One thing I had always thought was that it isn’t a part of the Schengen Agreement with regards to foreigners. So if you’re an American traveling from Spain to France, theoretically they are allowed to do normal border controls. I’m not entirely sure of this. This is why I always seem to see there being the EU vs. Non-EU immigration area. The EU gets checked to see if it is EU and the others get normal treatment.
In some airports, it seems that all flights must go through this. I know in Aarhus Denmark this is outside! In others it seems that most flights from other EU countries are dumped into the same terminals as national flights.
Once from Spain to France on a bus, someone looked at our passports at the border. Don’t know why.
As far as whether or not it was stamped? From what I know, it makes very little difference these days whether or not it was stamped. I suppose it could just be there for your benefit or for other people’s benefits. But I think that when they swipe the passport that it goes into a database that at least would be national if not Schengen-wide.
But you know, sometimes they don’t even swipe it! I’ve taken a trip to Spain when I was living in Denmark, and on the way back, the guy looked at my (US) passport and tossed it back without doing anything.
Sorry I couldn’t help, but really I’m more confused about this the more I think about it. My second year in Denmark, my visa had expired. They never sent me a new one after I applied, so I figured we were quits. Was a bit nervous when I left the country and came back a few times, but I figure if I were going to be on some kind of list then, It would have already happened.
I think the deal is that some European countries are so slow at getting visa-related stuff done that it’s very hard to have such a strict interpretation of these things. Personally I doubt many people are picked up on overstaying their visas until they do something else to get attention. I am not sure that the system is capable alerting the authorities to a person with an overstayed visa on the day that he is overstayed and where he is.

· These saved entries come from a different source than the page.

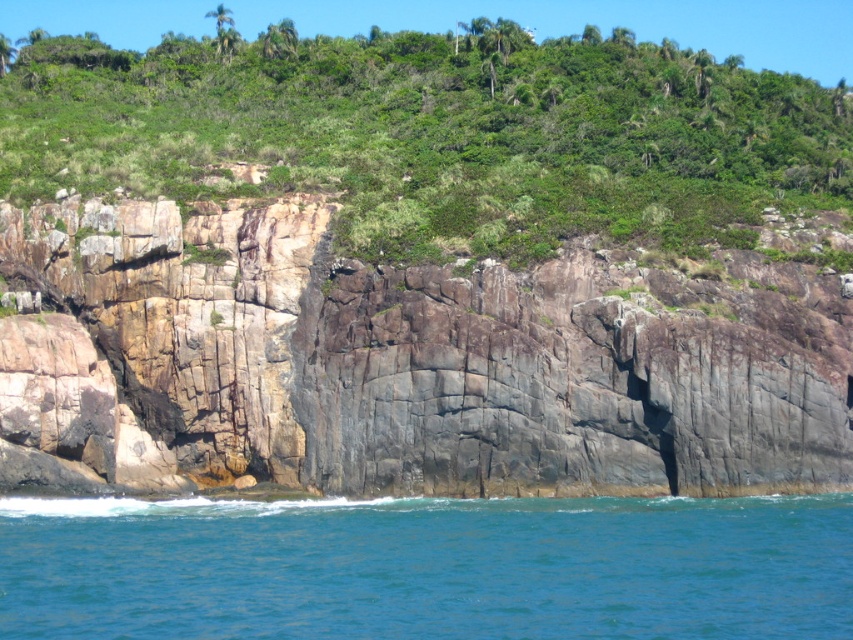 Does green leafy vegetation at upper center appear on the right side of blue water at lower left?

Incorrect, green leafy vegetation at upper center is not on the right side of blue water at lower left.

Is point (640, 76) positioned in front of point (766, 618)?

No, it is not.

Is point (601, 108) behind point (682, 557)?

Yes, it is behind point (682, 557).

Locate an element on the screen. Image resolution: width=853 pixels, height=640 pixels. green leafy vegetation at upper center is located at coordinates (433, 132).

Which of these two, gray/rocky cliff at center or green leafy vegetation at upper center, stands shorter?

Standing shorter between the two is gray/rocky cliff at center.

Is gray/rocky cliff at center positioned behind green leafy vegetation at upper center?

No, gray/rocky cliff at center is closer to the viewer.

Measure the distance between gray/rocky cliff at center and camera.

gray/rocky cliff at center is 76.46 meters away from camera.

The image size is (853, 640). What are the coordinates of `gray/rocky cliff at center` in the screenshot? It's located at (409, 362).

In the scene shown: Is gray/rocky cliff at center smaller than blue water at lower left?

No, gray/rocky cliff at center is not smaller than blue water at lower left.

From the picture: Who is more forward, (x=606, y=385) or (x=45, y=608)?

Point (x=45, y=608)

Is point (728, 467) positioned before point (358, 508)?

No, it is behind (358, 508).

Where is `gray/rocky cliff at center`? The width and height of the screenshot is (853, 640). gray/rocky cliff at center is located at coordinates (409, 362). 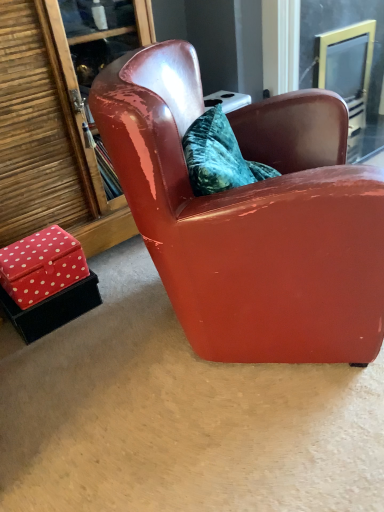 The height and width of the screenshot is (512, 384). I want to click on free point above red velvet box at lower left, which is counted as the 2th box, starting from the bottom (from a real-world perspective), so (35, 250).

Think about it. That would require either
A) an exit stamp, and recording of the date of departure in the database. This is very rare in my experience.
B) the destination country informing the first country that said person is now in the country. I know this information is available in flight manifests, etc, but it doesn’t appear that everytime I return to the US that the Schengen Zone is notified that I’m not there anymore. The US could possibly do this with the EU, but certainly not other countries.
Anyway, I imagine that this will be the case one day though.